▶ **Description of the task**
Your task is to restate word for word the lines in the material below, from the one with "цинская высокотехноло" up to and including the one with "Mahatma Gandhi". Do not carry over the pictures.

▶ **Data shown**
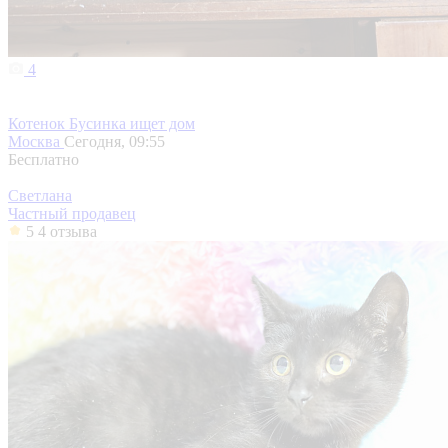
4
Котенок Бусинка ищет дом
Москва
Сегодня, 09:55
Бесплатно
Светлана
Частный продавец
5
4 отзыва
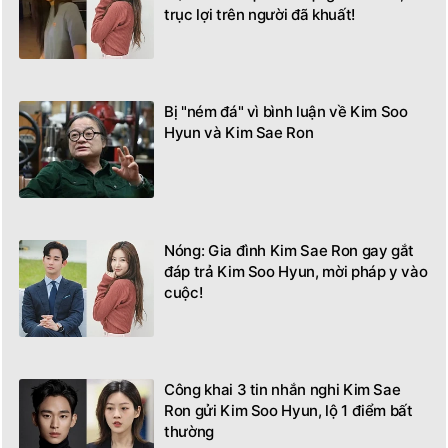
trục lợi trên người đã khuất!
Bị "ném đá" vì bình luận về Kim Soo
Hyun và Kim Sae Ron
Nóng: Gia đình Kim Sae Ron gay gắt
đáp trả Kim Soo Hyun, mời pháp y vào
cuộc!
Công khai 3 tin nhắn nghi Kim Sae
Ron gửi Kim Soo Hyun, lộ 1 điểm bất
thường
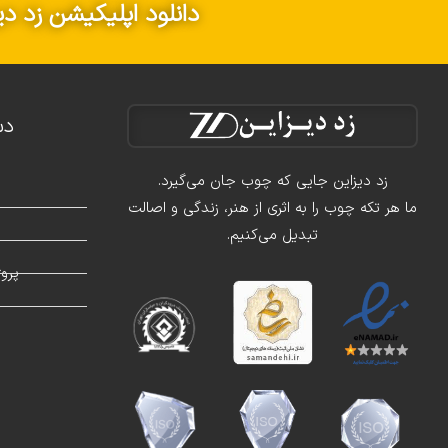
دانلود اپلیکیشن زد دی
دس
زد دیزاین جایی که چوب جان می‌گیرد.
ما هر تکه چوب را به اثری از هنر، زندگی و اصالت
تبدیل می‌کنیم.
د
پرو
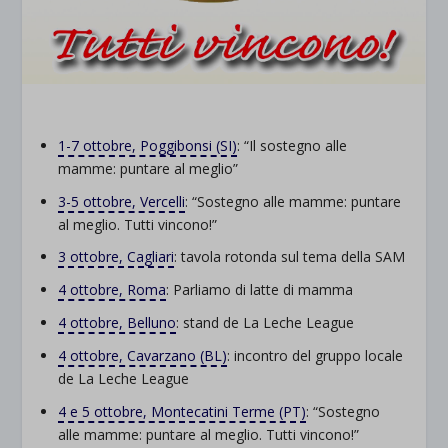
1-7 ottobre, Poggibonsi (SI)
: “Il sostegno alle
mamme: puntare al meglio”
3-5 ottobre, Vercelli
: “Sostegno alle mamme: puntare
al meglio. Tutti vincono!”
3 ottobre, Cagliari
: tavola rotonda sul tema della SAM
4 ottobre, Roma
: Parliamo di latte di mamma
4 ottobre, Belluno
: stand de La Leche League
4 ottobre, Cavarzano (BL)
: incontro del gruppo locale
de La Leche League
4 e 5 ottobre, Montecatini Terme (PT)
: “Sostegno
alle mamme: puntare al meglio. Tutti vincono!”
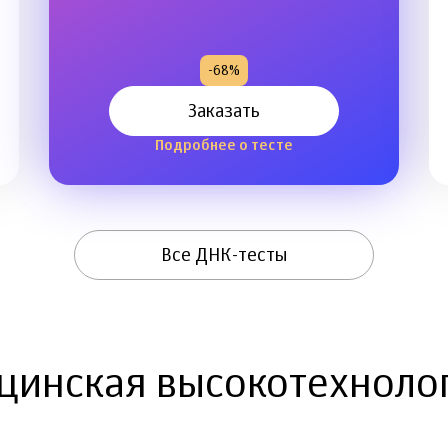
-68%
Заказать
Подробнее о тесте
Все ДНК-тесты
цинская высокотехноло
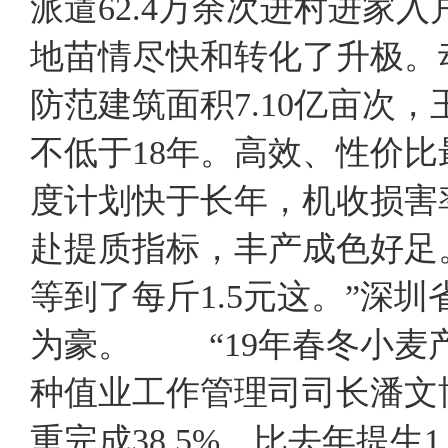
派遣62.4万余次进村进家入
地苗情尽快和转化了升极。
防范建筑面积7.10亿亩次，
不低于18年。高效、性价
度计划快于长年，机收损害
赴提质指标，丰产成色好足
等到了每斤1.5元这。”深
为豪。 “19年春冬小麦
种值业工作管理司司长潘文
重完成38.5%，比去年提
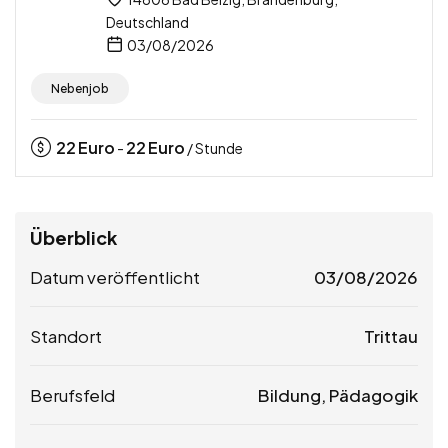
Deutschland
03/08/2026
Nebenjob
22
Euro
22
Euro
-
/ Stunde
Überblick
Datum veröffentlicht
03/08/2026
Standort
Trittau
Berufsfeld
Bildung, Pädagogik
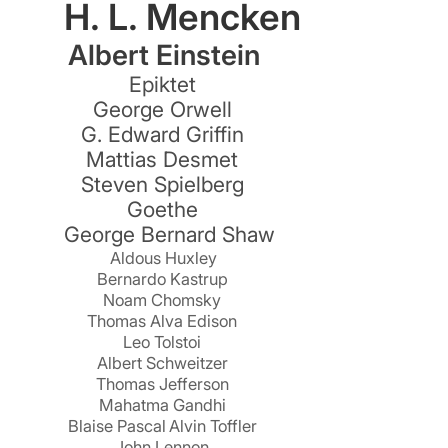
H. L. Mencken
Albert Einstein
Epiktet
George Orwell
G. Edward Griffin
Mattias Desmet
Steven Spielberg
Goethe
George Bernard Shaw
Aldous Huxley
Bernardo Kastrup
Noam Chomsky
Thomas Alva Edison
Leo Tolstoi
Albert Schweitzer
Thomas Jefferson
Mahatma Gandhi
Blaise Pascal
Alvin Toffler
John Lennon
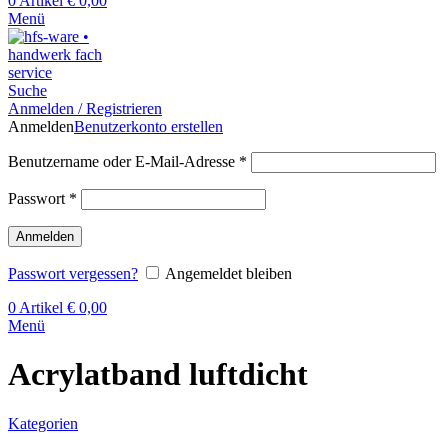
0
Artikel
€
0,00
Menü
Suche
Anmelden / Registrieren
Anmelden
Benutzerkonto erstellen
Benutzername oder E-Mail-Adresse
*
Passwort
*
Anmelden
Passwort vergessen?
Angemeldet bleiben
0
Artikel
€
0,00
Menü
Acrylatband luftdicht
Kategorien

▶ **Problem solution**
цинская высокотехноло
派遣62.4万余次进村进家入
地苗情尽快和转化了升极。
防范建筑面积7.10亿亩次，
不低于18年。高效、性价
度计划快于长年，机收损害
赴提质指标，丰产成色好足
等到了每斤1.5元这。”深
为豪。 “19年春冬小麦
种值业工作管理司司长潘文
重完成38.5%，比去年提
Deutschland
03/08/2026
Nebenjob
22
Euro
22
Euro
-
/ Stunde
Überblick
Datum veröffentlicht
03/08/2026
Standort
Trittau
Berufsfeld
Bildung, Pädagogik
H. L. Mencken
Albert Einstein
Epiktet
George Orwell
G. Edward Griffin
Mattias Desmet
Steven Spielberg
Goethe
George Bernard Shaw
Aldous Huxley
Bernardo Kastrup
Noam Chomsky
Thomas Alva Edison
Leo Tolstoi
Albert Schweitzer
Thomas Jefferson
Mahatma Gandhi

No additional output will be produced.